The records below must be retyped exactly.

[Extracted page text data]

>>>

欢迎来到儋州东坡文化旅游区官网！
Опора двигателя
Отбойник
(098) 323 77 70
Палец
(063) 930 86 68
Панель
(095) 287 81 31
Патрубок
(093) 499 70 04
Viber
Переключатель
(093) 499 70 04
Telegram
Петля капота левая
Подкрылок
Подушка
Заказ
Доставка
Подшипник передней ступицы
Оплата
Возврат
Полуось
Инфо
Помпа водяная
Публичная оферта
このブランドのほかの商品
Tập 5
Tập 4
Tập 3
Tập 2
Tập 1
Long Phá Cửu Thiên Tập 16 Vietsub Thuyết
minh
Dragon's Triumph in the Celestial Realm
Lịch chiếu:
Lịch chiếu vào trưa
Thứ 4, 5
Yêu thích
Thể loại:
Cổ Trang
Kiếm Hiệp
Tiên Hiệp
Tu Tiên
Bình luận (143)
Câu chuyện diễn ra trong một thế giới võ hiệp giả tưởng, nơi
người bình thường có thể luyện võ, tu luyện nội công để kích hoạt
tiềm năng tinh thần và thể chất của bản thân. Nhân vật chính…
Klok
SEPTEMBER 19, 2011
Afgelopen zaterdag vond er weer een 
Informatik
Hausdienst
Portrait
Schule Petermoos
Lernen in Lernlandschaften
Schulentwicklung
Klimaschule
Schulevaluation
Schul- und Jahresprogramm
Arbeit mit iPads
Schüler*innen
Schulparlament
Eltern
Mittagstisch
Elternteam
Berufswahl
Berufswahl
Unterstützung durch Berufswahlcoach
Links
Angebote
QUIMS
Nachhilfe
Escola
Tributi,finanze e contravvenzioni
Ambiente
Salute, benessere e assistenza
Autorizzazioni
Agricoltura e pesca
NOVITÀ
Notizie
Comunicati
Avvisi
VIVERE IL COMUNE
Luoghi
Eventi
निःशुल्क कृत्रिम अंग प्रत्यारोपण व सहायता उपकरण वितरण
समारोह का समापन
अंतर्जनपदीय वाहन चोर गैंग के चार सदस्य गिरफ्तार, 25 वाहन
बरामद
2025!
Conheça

<<<

**Your response**
欢迎来到儋州东坡文化旅游区官网！
Опора двигателя
Отбойник
(098) 323 77 70
Палец
(063) 930 86 68
Панель
(095) 287 81 31
Патрубок
(093) 499 70 04
Viber
Переключатель
(093) 499 70 04
Telegram
Петля капота левая
Подкрылок
Подушка
Заказ
Доставка
Подшипник передней ступицы
Оплата
Возврат
Полуось
Инфо
Помпа водяная
Публичная оферта
このブランドのほかの商品
Tập 5
Tập 4
Tập 3
Tập 2
Tập 1
Long Phá Cửu Thiên Tập 16 Vietsub Thuyết
minh
Dragon's Triumph in the Celestial Realm
Lịch chiếu:
Lịch chiếu vào trưa
Thứ 4, 5
Yêu thích
Thể loại:
Cổ Trang
Kiếm Hiệp
Tiên Hiệp
Tu Tiên
Bình luận (143)
Câu chuyện diễn ra trong một thế giới võ hiệp giả tưởng, nơi
người bình thường có thể luyện võ, tu luyện nội công để kích hoạt
tiềm năng tinh thần và thể chất của bản thân. Nhân vật chính…
Klok
SEPTEMBER 19, 2011
Afgelopen zaterdag vond er weer een 
Informatik
Hausdienst
Portrait
Schule Petermoos
Lernen in Lernlandschaften
Schulentwicklung
Klimaschule
Schulevaluation
Schul- und Jahresprogramm
Arbeit mit iPads
Schüler*innen
Schulparlament
Eltern
Mittagstisch
Elternteam
Berufswahl
Berufswahl
Unterstützung durch Berufswahlcoach
Links
Angebote
QUIMS
Nachhilfe
Escola
Tributi,finanze e contravvenzioni
Ambiente
Salute, benessere e assistenza
Autorizzazioni
Agricoltura e pesca
NOVITÀ
Notizie
Comunicati
Avvisi
VIVERE IL COMUNE
Luoghi
Eventi
निःशुल्क कृत्रिम अंग प्रत्यारोपण व सहायता उपकरण वितरण
समारोह का समापन
अंतर्जनपदीय वाहन चोर गैंग के चार सदस्य गिरफ्तार, 25 वाहन
बरामद
2025!
Conheça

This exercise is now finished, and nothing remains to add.